Originally a movie theater built in the 1920s, Cinema Ballroom now focuses on structured dancing lessons. There is a salsa class and a “practice dance party” on the fourth Friday of every month from 8 to 11 p.m. The Cinema Ballroom is open to all ages, and its cover charge is only $6 for students.
Group outings are usually organized for Fridays and Saturdays. A typical night involves meeting in the Campus Center at 10 p.m., taking an hour-long bus ride to Loring Pasta Bar, dancing until 1 a.m. and then heading back to campus.
Because of the limited buses running at that time, students often use taxis to return to Mac. The fare is usually split between five or six people, resulting in a per-person cost around $5. Of course, students can leave whenever they wish—if they can break away from the fun, catchy music.

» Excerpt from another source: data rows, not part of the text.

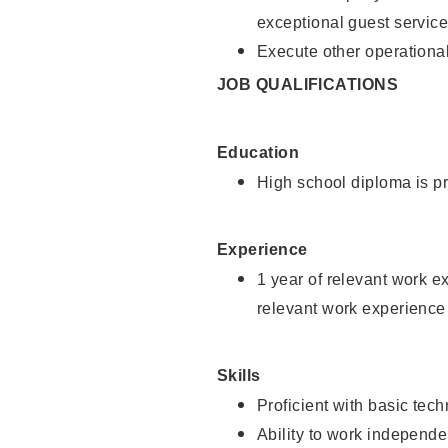
exceptional guest service
Execute other operational
JOB QUALIFICATIONS
Education
High school diploma is pr
Experience
1 year of relevant work e
relevant work experience 
Skills
Proficient with basic tec
Ability to work independe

Dancing in the Twin Cities has been one of Mahedy’s highlights at Macalester.
“It’s low-stress and really informal. It provides a perfect opportunity to get off campus, mingle with locals, and experience some of the Latino culture of the Twin Cities.”
Huber is attempting to incorporate regular clubs into the agenda as well. However, this is challenging because many clubs only allow patrons under 21 years of age on Thursdays and Sundays.